Now people in the passing crowd begin to take notice of her struggle. A buxom blond woman watches them shrewdly. The woman wears elaborate pink flounces and a grotesque hat studded with carcasses of Brazilian humming birds. A black brougham drawn by two lathered geldings waits at the curb. The driver of the brougham notices Zhu and Wing Sing, too.

“Well, miss.” The conductor, a well-whiskeyed fellow in a rumpled uniform, clicks open his pocket watch, checks it with drunken precision. “I reckon it’ll get here when it gets here.”

Zhu catches his small gesture to the driver. The driver knocks his whip handle on the brougham’s door. The conductor pockets the watch. He turns a gold coin through his fingers.

What is going on? A chill runs through Zhu. She picks up at once the covert communication between the conductor, the driver, and whoever waits in the brougham. All of them, on the lookout.

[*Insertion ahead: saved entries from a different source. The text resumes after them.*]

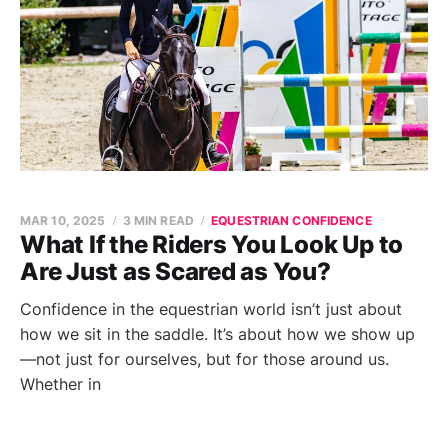
MAR 10, 2025
3 MIN READ
EQUESTRIAN CONFIDENCE
What If the Riders You Look Up to
Are Just as Scared as You?
Confidence in the equestrian world isn’t just about
how we sit in the saddle. It’s about how we show up
—not just for ourselves, but for those around us.
Whether in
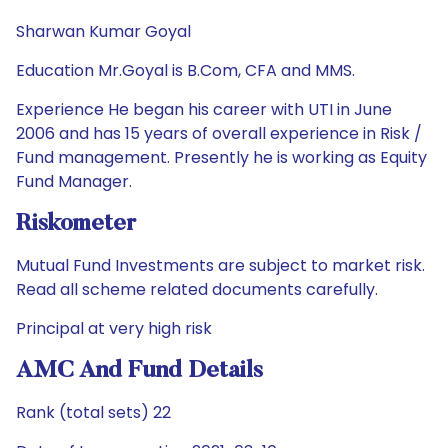
Sharwan Kumar Goyal
Education Mr.Goyal is B.Com, CFA and MMS.
Experience He began his career with UTI in June
2006 and has 15 years of overall experience in Risk /
Fund management. Presently he is working as Equity
Fund Manager.
Riskometer
Mutual Fund Investments are subject to market risk.
Read all scheme related documents carefully.
Principal at very high risk
AMC And Fund Details
Rank (total sets) 22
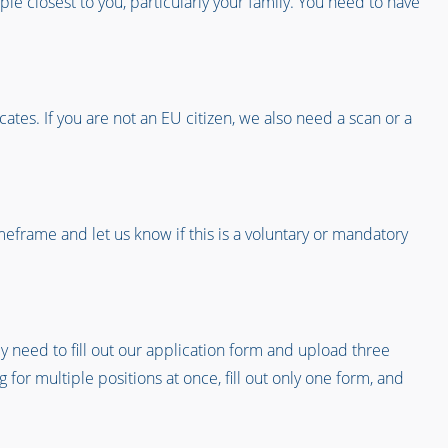
ple closest to you, particularly your family. You need to have
ates. If you are not an EU citizen, we also need a scan or a
timeframe and let us know if this is a voluntary or mandatory
ly need to fill out our application form and upload three
 for multiple positions at once, fill out only one form, and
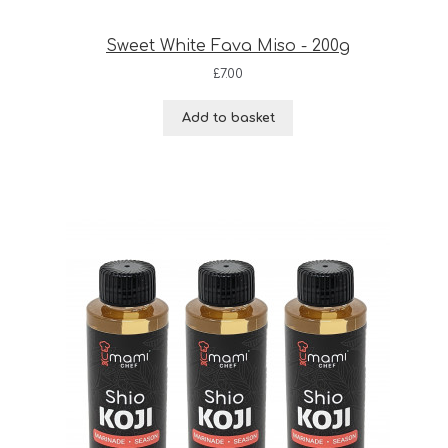
Sweet White Fava Miso - 200g
£
7.00
Add to basket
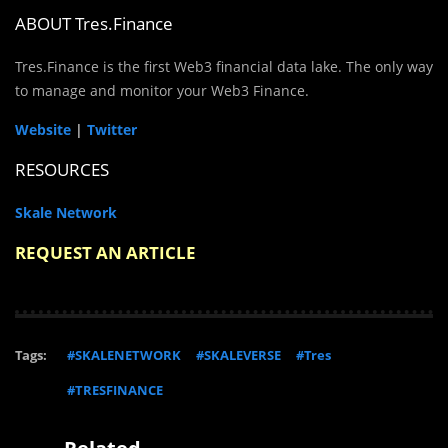
ABOUT Tres.Finance
Tres.Finance is the first Web3 financial data lake. The only way
to manage and monitor your
Web3 Finance.
Website
|
Twitter
RESOURCES
Skale Network
REQUEST AN ARTICLE
Tags:
#SKALENETWORK
#SKALEVERSE
#Tres
#TRESFINANCE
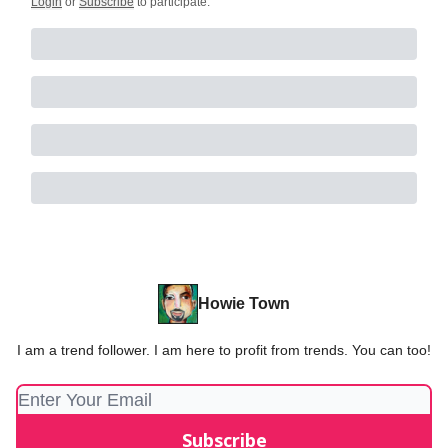
Login
or
Subscribe
to participate
.
Howie Town
I am a trend follower. I am here to profit from trends. You can too!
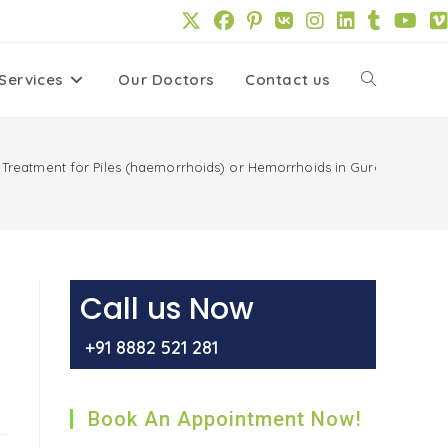
Services
Our Doctors
Contact us
Toggle
website
 Treatment for Piles (haemorrhoids) or Hemorrhoids in Gurgaon
search
Call us Now
+91 8882 521 281
Book An Appointment Now!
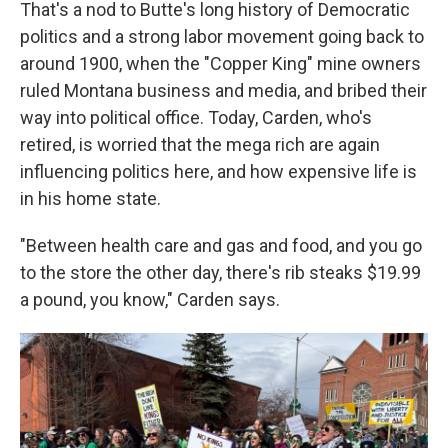
That's a nod to Butte's long history of Democratic
politics and a strong labor movement going back to
around 1900, when the "Copper King" mine owners
ruled Montana business and media, and bribed their
way into political office. Today, Carden, who's
retired, is worried that the mega rich are again
influencing politics here, and how expensive life is
in his home state.
"Between health care and gas and food, and you go
to the store the other day, there's rib steaks $19.99
a pound, you know," Carden says.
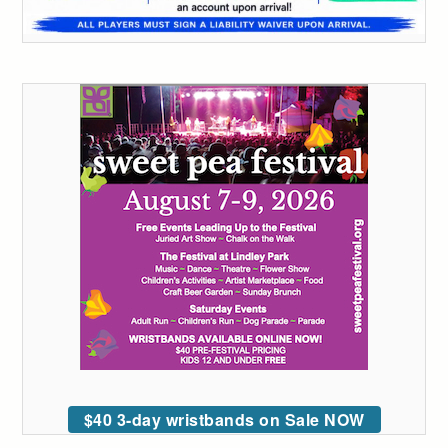
$40 3-day wristbands on Sale NOW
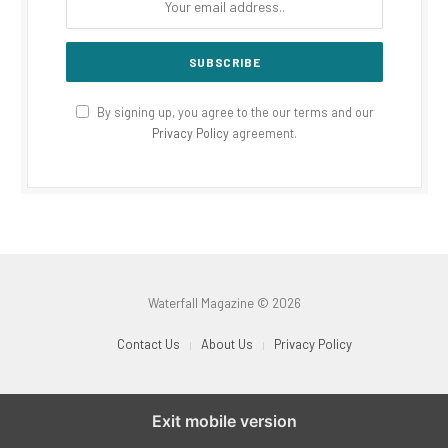
By signing up, you agree to the our terms and our
Privacy Policy
agreement.
Waterfall Magazine © 2026
Contact Us
About Us
Privacy Policy
Exit mobile version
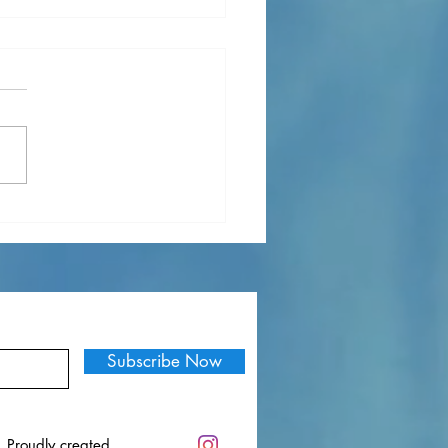
f My Favorite Songs in
ember
Subscribe Now
. Proudly created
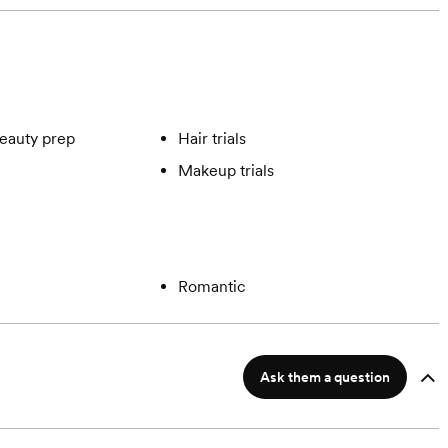
eauty prep
Hair trials
Makeup trials
Romantic
Ask them a question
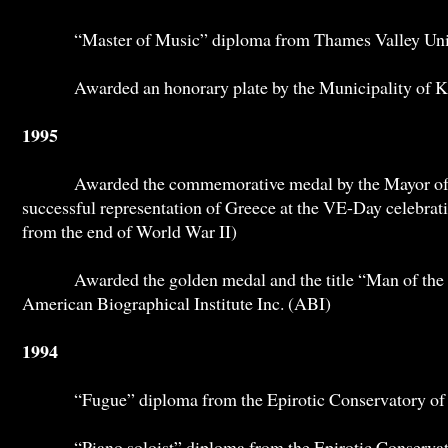
“Master of Music” diploma from Thames Valley Univ
Awarded an honorary plate by the Municipality of Kif
1995
Awarded the commemorative medal by the Mayor of Io
successful representation of Greece at the VE-Day celebrat
from the end of World War II)
Awarded the golden medal and the title “Man of the Y
American Biographical Institute Inc. (ABI)
1994
“Fugue” diploma from the Epirotic Conservatory of 
“Piano soloist” diploma from the Epirotic Conservato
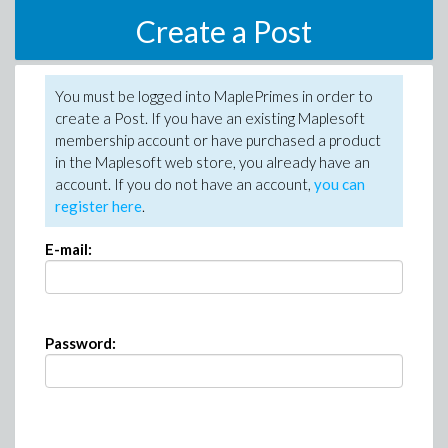
Create a Post
You must be logged into MaplePrimes in order to
create a Post. If you have an existing Maplesoft
membership account or have purchased a product
in the Maplesoft web store, you already have an
account. If you do not have an account,
you can
register here
.
E-mail:
Password:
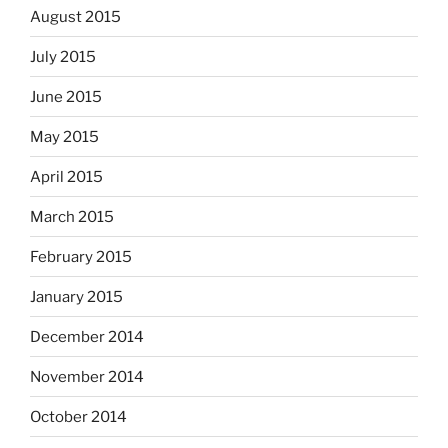
August 2015
July 2015
June 2015
May 2015
April 2015
March 2015
February 2015
January 2015
December 2014
November 2014
October 2014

Suddenly three Chinese men leap out. Dressed entirely in black, they wear queues tightly braided, oiled, and wrapped in buns at the napes of their necks. Black slouch hats are pulled low over their foreheads, black slippers on their feet. One is a wiry little fellow, tattoos covering his hands, a curved knife tucked in his belt. The second is a fat man, diamond rings on every finger. Silent and steely-eyed, he surveys the crowd. The third is tall and gaunt, a black eyepatch over his left socket. Beneath his black overcoat, bandoliers of bullets are slung across his chest, two pistols visible in his belt.

The eyepatch spots Wing Sing first. In an instant, the men in black surround Zhu and the struggling girl.

“Highbinders!” shouts the buxom blond woman. “Say, fellas!” she says to the gentlemen standing around. “You gonna let them goddamn highbinders ruin our Fourth of July?”

The men laugh nervously, look away. Chinese business is Chinese business.

“Z. Wong, please exit immediately,” Muse whispers. “These are hatchet men. Enforcers for a tong.”

“Boo how doy,” Wing Sing whispers, going limp.

“Queues coiled to the left,” Muse says, opening a file. “Chee Song Tong.”

“I say, fellas!” shouts the buxom blond woman. “What kinda lousy cowards are ya, anyway? You gonna let them highbinders trouble a lady?”

“I’ve got no quarrel with you,” Zhu says to the eyepatch, boldly staring into his eye. “Let us go.”

“This our girl,” the eyepatch says. “We pay gold for her. We take now.”

“I don’t think so,” Zhu says, circling her arm around Wing Sing’s shoulders. “She’s mine.” The girl huddles passively, casting her eyes to the ground.

“Z. Wong, preservation of your person is the first priority,” Muse whispers. “Please review ‘The CTL Peril’.” Muse posts the text in her peripheral vision.

“I don’t think I’m going to review files right now, Muse,” Zhu whispers, jerking away when the eyepatch plants his hand on her shoulder.

“Our girl.”

“Chee Song Tong,” Muse whispers, “sponsors slavery, opium smugging, and assassination. These are assassins, Z. Wong.”

“What about the girl?”

“Let them take her.”

“Damn it, Muse, she’s the reason I’m here!”

“It appears you have no choice at the moment,” Muse whispers.

“It’s a goddamn shame!” the buxom blond woman shouts at the crowd. “You all oughta be ashamed!”

“Please step away, Z. Wong,” Muse whispers. “They don’t want you. I said go!”

“Too late.”

The wiry fellow and the fat man seize Zhu’s elbows. The eyepatch smacks Wing Sing across her face with the back of his hand.

“Jade Eyes,” Wing Sing whimpers.

Heart pounding, Zhu shoves the hatchet men away. She clutches the girl, anger parching her throat. Can she protect her? Or is she too late?

The girl clings to her, murmuring, “Jade Eyes.”

The eyepatch stoops, stares at Zhu. He flips up her veil, his eye widening when he sees her Chinese face, her irises gene-tweaked green.

The hatchet men hustle them into the brougham. The driver yells, whipping the horses.

With a lurch and a jolt, the brougham speeds away.